I was booked in for a general anaesthetic to remove the lump on my back today, but after discussing my pneumonia, it was decided to do the procedure by local. Not for the faint-hearted!  I did get to see the inside of the operating theatre, all the many staff and scary looking machines. I could also hear the surgeon talking through the procedure with the students. That's when I heard him confirm that the lump was in fact, just a fatty lump and not a swollen lymph. It will still be sent to the lab for analysis, but good news all round, and the wound is not too sore at the moment either!

The marvellous NHS

My hematologist, Mr Stewart,  phoned me at home last night to check what had happened at the respiratory clinic. I was really reassured and touched by his concern, especially as he told me that the CT scan from last week had showed no sign of the lymphoma.
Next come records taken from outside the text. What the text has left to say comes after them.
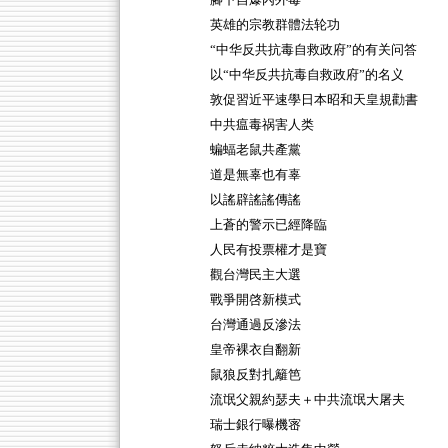
腳下自爆內外毒
英雄的宗教群體法轮功
“中华反共抗毒自救政府”的有关问答
以“中华反共抗毒自救政府”的名义
敦促習近平速學日本昭和天皇規勸書
中共瘟毒祸害人类
蝙蝠老鼠共產黨
道是無辜也有辜
以謠辟謠謠傳謠
上蒼的警示已經降臨
人民有投票權才是寶
觀台灣民主大選
戰爭開啓新模式
台灣通過反滲法
皇帝裸衣自翻新
鼠狼反對扎籬笆
流氓父親約瑟夫＋中共流氓大屠夫
瑞士銀行曝機宻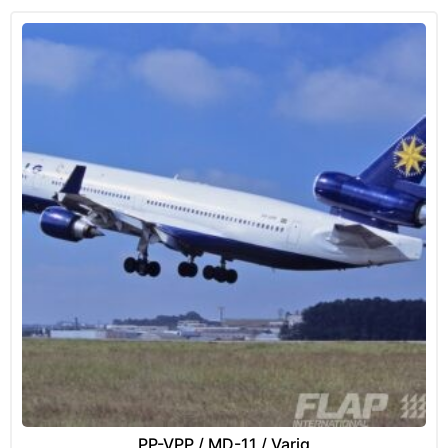
PP-VPP / MD-11 / Varig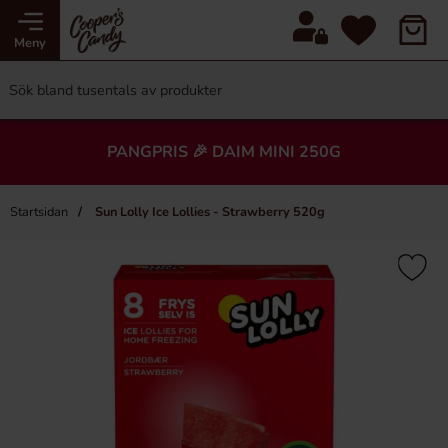
Meny
PANGPRIS 🎉 DAIM MINI 250G
Startsidan
Sun Lolly Ice Lollies - Strawberry 520g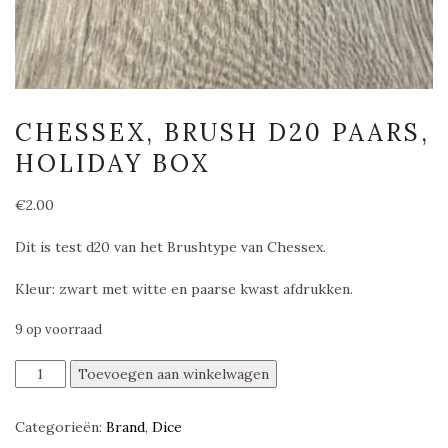
CHESSEX, BRUSH D20 PAARS,
HOLIDAY BOX
€
2.00
Dit is test d20 van het Brushtype van Chessex.
Kleur: zwart met witte en paarse kwast afdrukken.
9 op voorraad
Chessex,
Toevoegen aan winkelwagen
Brush
D20
Categorieën:
Brand
,
Dice
Paars,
I am booked in tomorrow for the biopsy on the lump on my back, and Monday for a broncoscopy to test my lung to see what exactly is causing the pneumonia. The  respiratory consultant thinks it will be one of two things - an infection that can be treated with antibiotics, or an 'organising' pneumonia - an autoimmune problem that can be treated with steroids (my old friend prednisolone).
My treatment under the NHS at the UHNS has been exceptional and I'm very grateful. But to be called at home to update me on results and check on progress is above the call of duty.

No more Rituximab

Keith came with me to the clinic today as there were a few things we've both been worried about. I've still got the cough but now started with night sweats and found a strange lump on my back, so they are sending me for another CT scan that will check what's happening with my chest and cough, the lump, and  to see if any of the internal lymph are swollen. I've also got some new cough medicine! Just looking back at the history, I can see that the cough has had a serious impact on my year - so many days where I was tired from lack of sleep, feverish, or got painful pulled muscles in my ribs. It's been gradually getting worse over the months, so I'm glad there is to be more investigation.
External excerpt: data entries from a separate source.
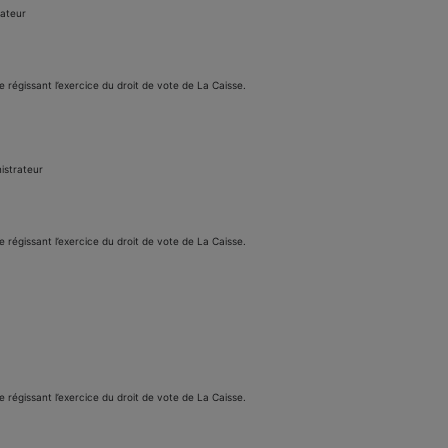
rateur
e régissant l’exercice du droit de vote de La Caisse.
nistrateur
e régissant l’exercice du droit de vote de La Caisse.
e régissant l’exercice du droit de vote de La Caisse.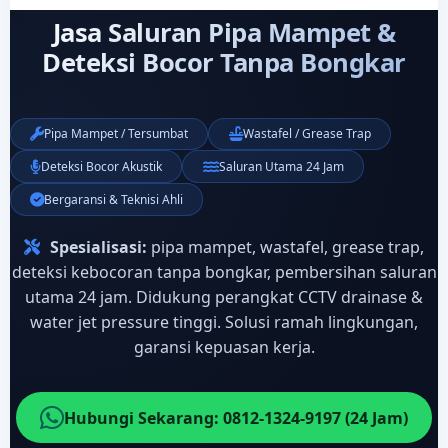
Jasa Saluran Pipa Mampet &
Deteksi Bocor Tanpa Bongkar
Pipa Mampet / Tersumbat
Wastafel / Grease Trap
Deteksi Bocor Akustik
Saluran Utama 24 Jam
Bergaransi & Teknisi Ahli
Spesialisasi:
pipa mampet, wastafel, grease trap,
deteksi kebocoran tanpa bongkar, pembersihan saluran
utama 24 jam. Didukung perangkat CCTV drainase &
water jet pressure tinggi. Solusi ramah lingkungan,
garansi kepuasan kerja.
Hubungi Sekarang: 0812-1324-9197 (24 Jam)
I was worried that the last two doses of Rituximab would give me an extra 4 months guaranteed remission, but apparently, the 12 doses over 2 years is an arbitrary figure, not evidence-based. So now I'm officially in remission which means that the lymphoma is not active, and hopefully it will stay that way for a very long time! I was in remission for 25 years last time, so I plan for at least the same. Although there is no clear evidence for what causes lymphoma, it is on the increase in developed countries and there is some evidence that suggests that farm pesticides and hair dye may be connected so over the last few months I've been adjusting my lifestyle to minimise the things that may be associated with lymphoma or cancer generally, and to maximise the things that are known to increase well-being. I've stopped eating beef and processed pork as well as increasing my fruit and veg intake. My hair is coloured with henna, but I'm gradually growing that out. I exercise everyday by cycling and/or dancing, and I make time for friends and family.